CCSD Code 0359B: UK Healthcare Billing Guide

Key Takeaways

Key Takeaways

CCSD Code 0359B is a UK private healthcare procedure code with a ‘B’ suffix, indicating it covers the bilateral variant of the procedure rather than the unilateral version.

The ‘B’ suffix in CCSD coding has a precise structural meaning: it distinguishes a bilateral procedure from its unilateral counterpart, and the two codes must never be used interchangeably.

Major UK private health insurers including Bupa, AXA Health, Aviva, Allianz Care, and The Exeter all use the CCSD Schedule of Procedures, but each applies its own fee schedule and submission rules.

Pabau’s claims management tools help UK private practices track CCSD code usage, submit invoices via Healthcode, and reduce denials caused by mismatched documentation.

Private healthcare billing in the UK runs on one coding standard: the CCSD Schedule of Procedures. Every invoice you submit to Bupa, AXA Health, Aviva, Allianz Care, or The Exeter must carry a CCSD procedure code, and getting that code wrong means a delayed or rejected claim. CCSD Code 0359B sits within this schedule as the bilateral variant of procedure 0359, and the rules for using it correctly are specific enough to trip up even experienced billing staff.

This reference guide covers what CCSD Code 0359B represents, how the ‘B’ suffix works across the CCSD Technical Guide’s bilateral coding framework, which UK insurers accept this code, and the submission and documentation requirements that determine whether a claim pays or falls back for correction. Because the CCSD schedule is login-gated, some code-specific details require verification against your insurer’s portal or the CCSD schedule itself.

CCSD Code 0359B: definition and clinical context

CCSD Code 0359B appears within the CCSD Schedule of Procedures, the industry-standard coding framework used by UK private health insurers and independent healthcare providers. The Clinical Coding and Schedule Development (CCSD) Group maintains the schedule and updates it through a formal bulletin process.

The numeric stem 0359 refers to a specific procedure within the schedule. The ‘B’ suffix appended to create 0359B identifies this as the bilateral variant, meaning the clinician carries out the procedure on both sides of the body or on paired anatomical structures in a single episode of care. Because the CCSD schedule is access-restricted, verify the precise clinical narrative for 0359B through the CCSD portal or your insurer’s published fee schedule. Do not rely on reproduced or paraphrased narratives from third-party sources.

Key structural facts confirmed by the CCSD Technical Guide (updated October 2025):

  • CCSD codes are alphanumeric identifiers, typically four digits with an optional letter suffix.
  • The letter suffix ‘B’ denotes a bilateral procedure variant that is structurally distinct from its unilateral counterpart.
  • Procedure codes and diagnostic codes are maintained in separate schedules: the Procedural Schedule and the Diagnostic Schedule respectively.
  • CCSD issues diagnostic codes separately — they do not load into procedure code tables and you cannot interchange them with procedural codes.
  • Load Code 0359B into your procedure code table alongside 0359 (unilateral) so billing staff can select the correct variant at the point of invoicing.

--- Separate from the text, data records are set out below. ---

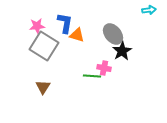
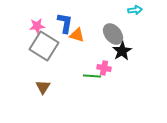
cyan arrow: moved 14 px left
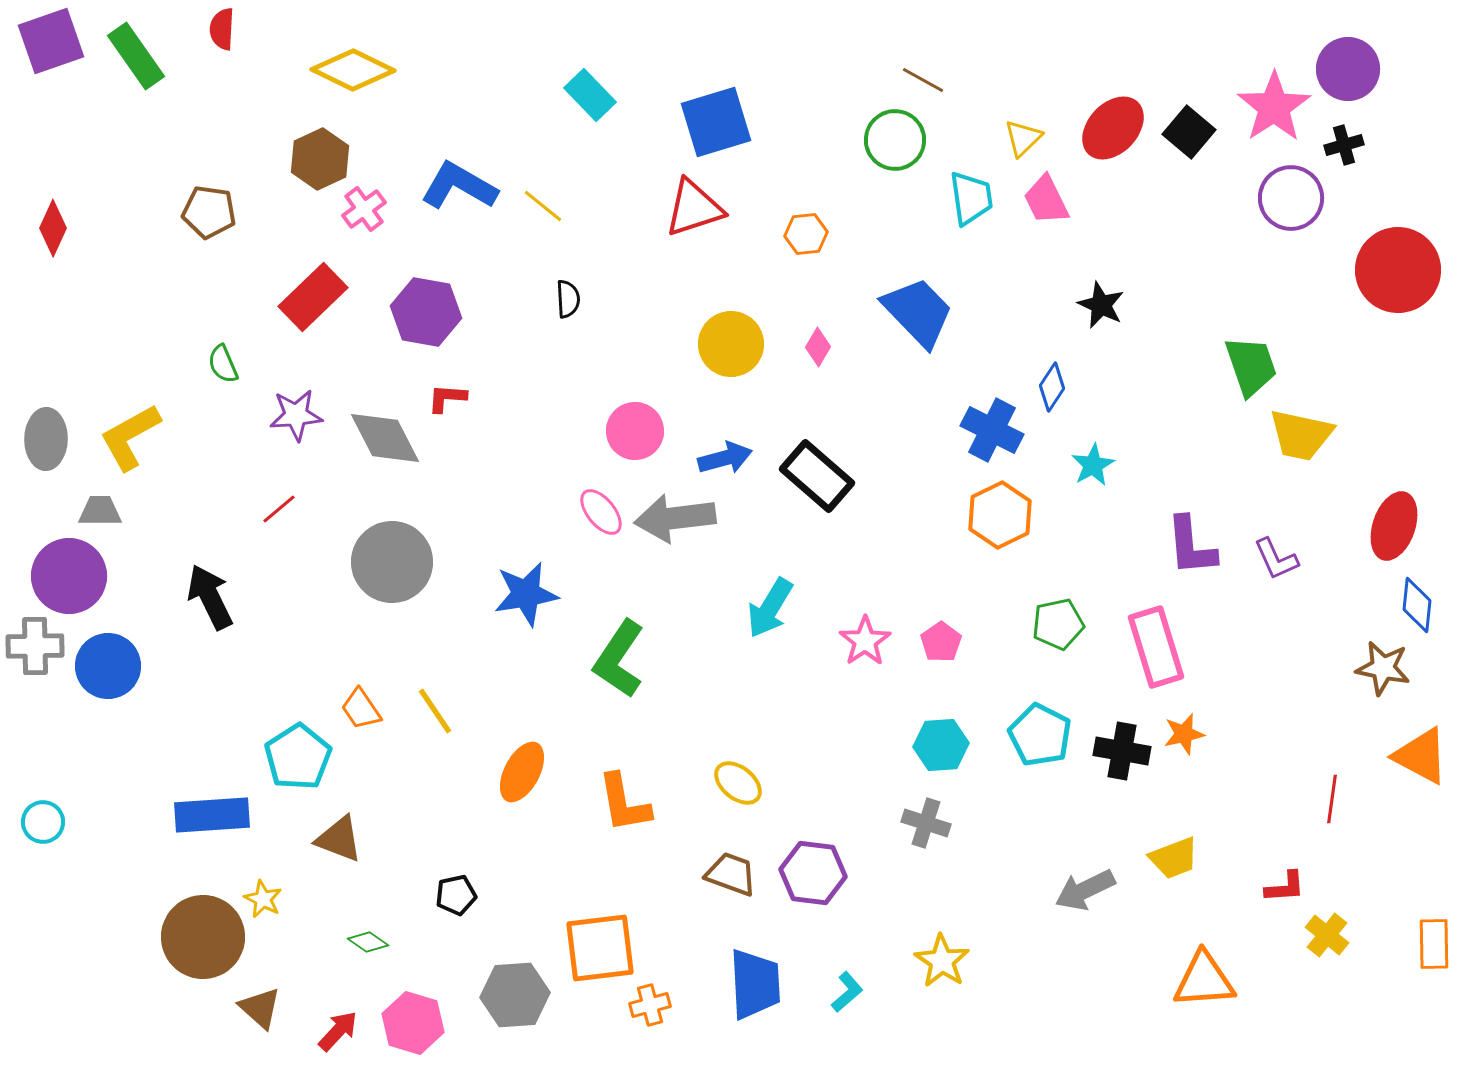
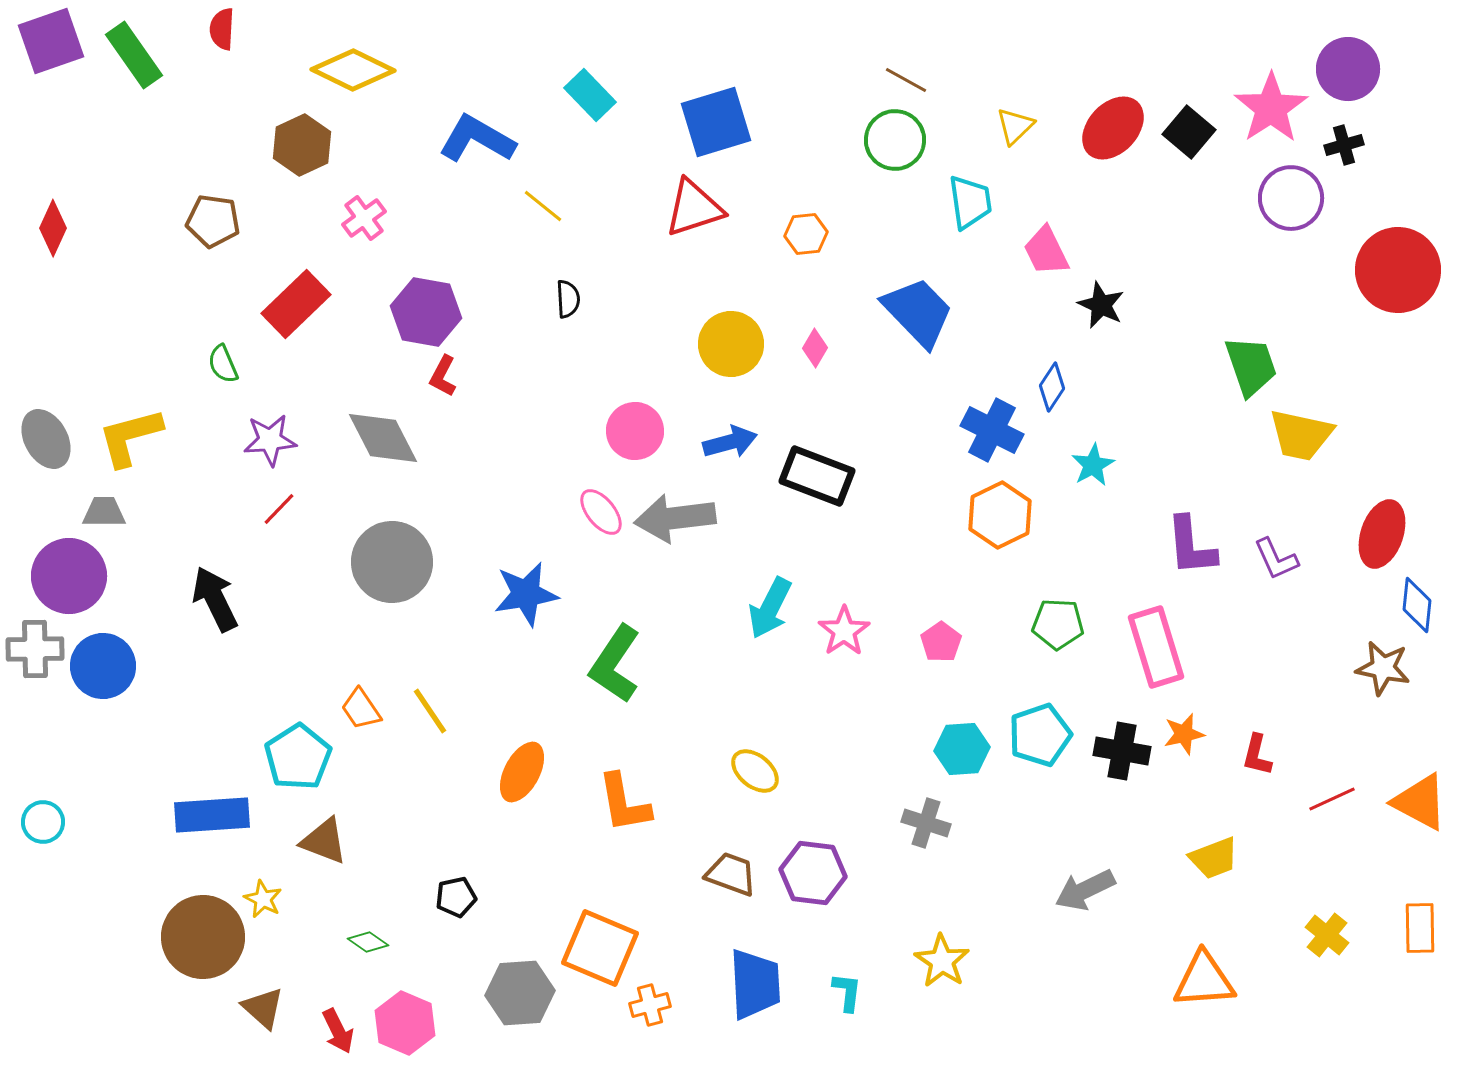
green rectangle at (136, 56): moved 2 px left, 1 px up
brown line at (923, 80): moved 17 px left
pink star at (1274, 107): moved 3 px left, 1 px down
yellow triangle at (1023, 138): moved 8 px left, 12 px up
brown hexagon at (320, 159): moved 18 px left, 14 px up
blue L-shape at (459, 186): moved 18 px right, 47 px up
cyan trapezoid at (971, 198): moved 1 px left, 4 px down
pink trapezoid at (1046, 200): moved 51 px down
pink cross at (364, 209): moved 9 px down
brown pentagon at (209, 212): moved 4 px right, 9 px down
red rectangle at (313, 297): moved 17 px left, 7 px down
pink diamond at (818, 347): moved 3 px left, 1 px down
red L-shape at (447, 398): moved 4 px left, 22 px up; rotated 66 degrees counterclockwise
purple star at (296, 415): moved 26 px left, 25 px down
yellow L-shape at (130, 437): rotated 14 degrees clockwise
gray diamond at (385, 438): moved 2 px left
gray ellipse at (46, 439): rotated 30 degrees counterclockwise
blue arrow at (725, 458): moved 5 px right, 16 px up
black rectangle at (817, 476): rotated 20 degrees counterclockwise
red line at (279, 509): rotated 6 degrees counterclockwise
gray trapezoid at (100, 511): moved 4 px right, 1 px down
red ellipse at (1394, 526): moved 12 px left, 8 px down
black arrow at (210, 597): moved 5 px right, 2 px down
cyan arrow at (770, 608): rotated 4 degrees counterclockwise
green pentagon at (1058, 624): rotated 15 degrees clockwise
pink star at (865, 641): moved 21 px left, 10 px up
gray cross at (35, 646): moved 3 px down
green L-shape at (619, 659): moved 4 px left, 5 px down
blue circle at (108, 666): moved 5 px left
yellow line at (435, 711): moved 5 px left
cyan pentagon at (1040, 735): rotated 26 degrees clockwise
cyan hexagon at (941, 745): moved 21 px right, 4 px down
orange triangle at (1421, 756): moved 1 px left, 46 px down
yellow ellipse at (738, 783): moved 17 px right, 12 px up
red line at (1332, 799): rotated 57 degrees clockwise
brown triangle at (339, 839): moved 15 px left, 2 px down
yellow trapezoid at (1174, 858): moved 40 px right
red L-shape at (1285, 887): moved 28 px left, 132 px up; rotated 108 degrees clockwise
black pentagon at (456, 895): moved 2 px down
orange rectangle at (1434, 944): moved 14 px left, 16 px up
orange square at (600, 948): rotated 30 degrees clockwise
cyan L-shape at (847, 992): rotated 42 degrees counterclockwise
gray hexagon at (515, 995): moved 5 px right, 2 px up
brown triangle at (260, 1008): moved 3 px right
pink hexagon at (413, 1023): moved 8 px left; rotated 6 degrees clockwise
red arrow at (338, 1031): rotated 111 degrees clockwise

Because the schedule is login-gated at ccsd.org.uk, practices that have not registered with the CCSD Group cannot access the full narrative, chapter assignment, or coding principles for 0359B. Registration is available to both CCSD members and non-members, though access timelines may vary.

How UK insurers use the CCSD schedule

Every major UK private health insurer uses the CCSD Schedule of Procedures as its coding foundation. Practices working across multiple payers submit CCSD codes on every invoice, but each insurer applies its own fee schedule, coverage policies, and submission platform on top of the shared code set.

The table below shows which insurers accept CCSD-coded invoices and where to verify their specific fee guidance for CCSD Code 0359B.

Insurer Coding standard Fee schedule source Submission route
Bupa CCSD codes.bupa.co.uk Healthcode / Bupa portal
AXA Health CCSD AXA Health specialist portal Healthcode
Aviva CCSD Aviva provider fee schedule Healthcode
Allianz Care UK CCSD UK Recognition Fee Schedule (PDF) Healthcode / direct invoice
The Exeter CCSD The Exeter fee schedule portal Healthcode / direct invoice
H3 Insurance CCSD H3 Schedule of Procedures (PDF) Direct invoice

Fee amounts for CCSD Code 0359B are not uniform across insurers. The Allianz Care UK published fee schedule states that it bases its fees on the industry-standard CCSD codes, but the specific fee for each code varies by insurer and is updated periodically. Always verify the current recognised fee for 0359B directly with each insurer before invoicing.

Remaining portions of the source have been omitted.